** Data for this task follows **

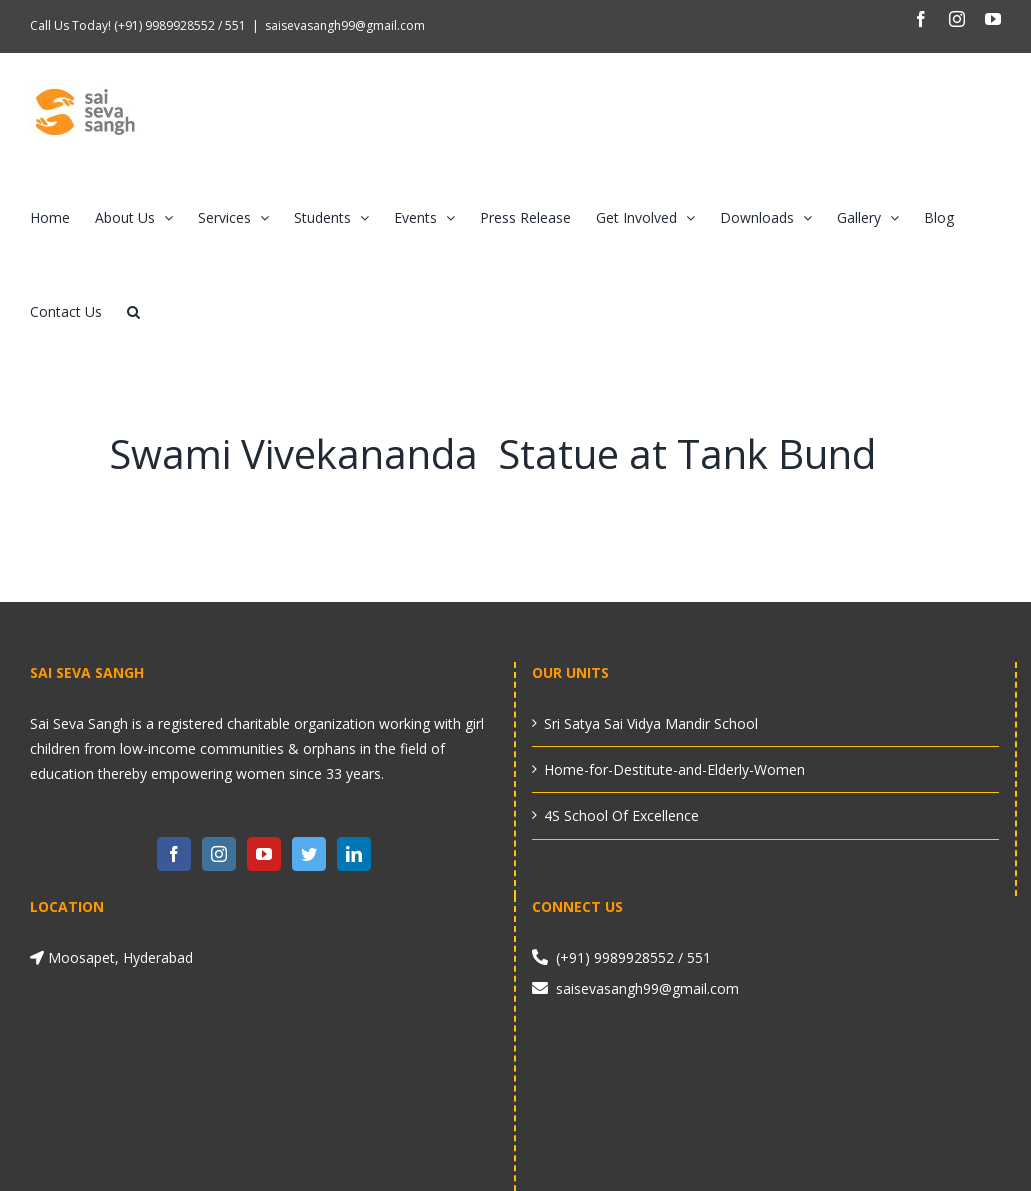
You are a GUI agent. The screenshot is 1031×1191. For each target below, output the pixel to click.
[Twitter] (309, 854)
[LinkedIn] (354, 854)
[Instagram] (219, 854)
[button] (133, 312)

** End of Data for this task **
** Data for this task follows **

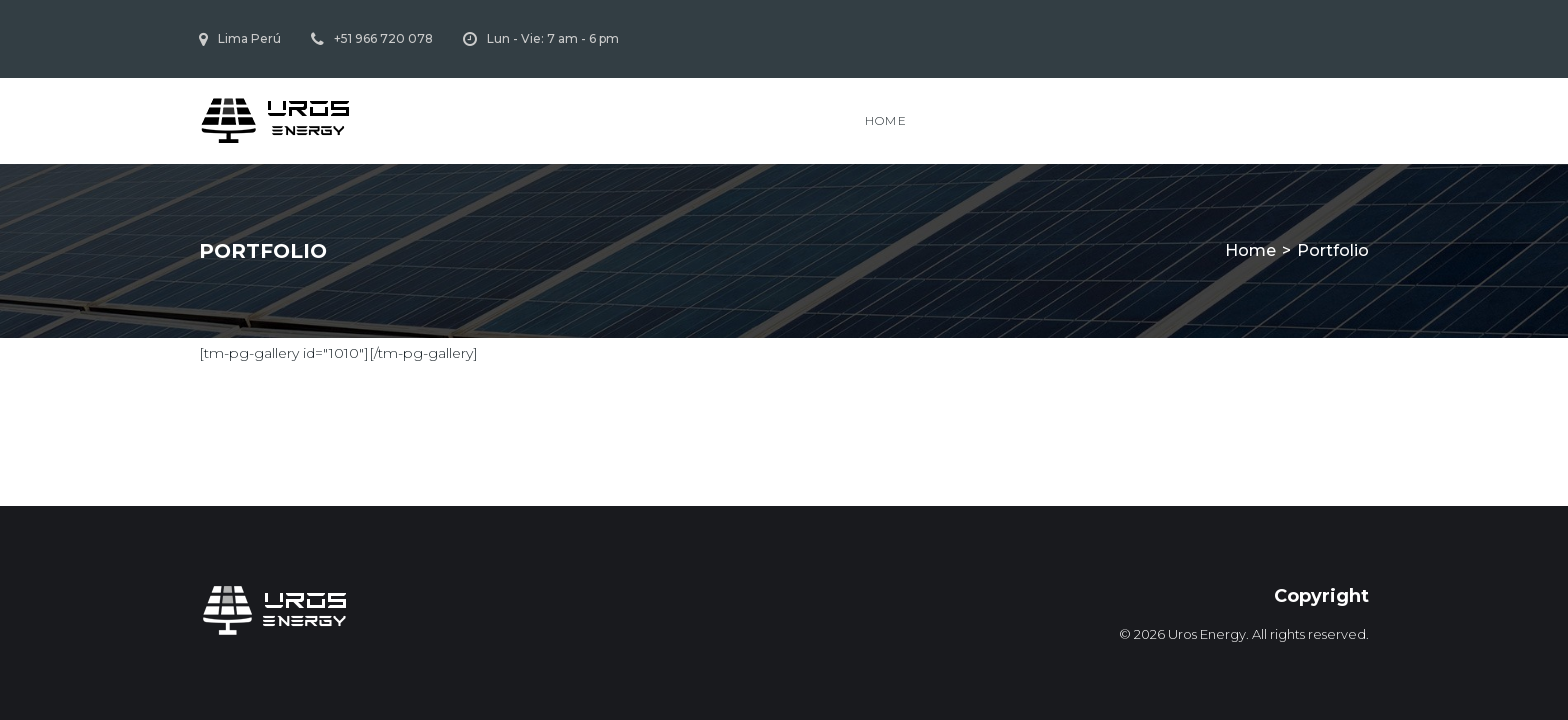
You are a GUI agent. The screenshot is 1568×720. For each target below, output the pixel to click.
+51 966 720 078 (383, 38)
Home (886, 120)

** End of Data for this task **

*What to work on:*
Please transcribe only the lines in the records above running from the line that has "You are a GUI agent. The screenshot is 1568×720." through the line that has "Home (886, 120)", both included, exactly as they appear.

*Answer:*
You are a GUI agent. The screenshot is 1568×720. For each target below, output the pixel to click.
+51 966 720 078 (383, 38)
Home (886, 120)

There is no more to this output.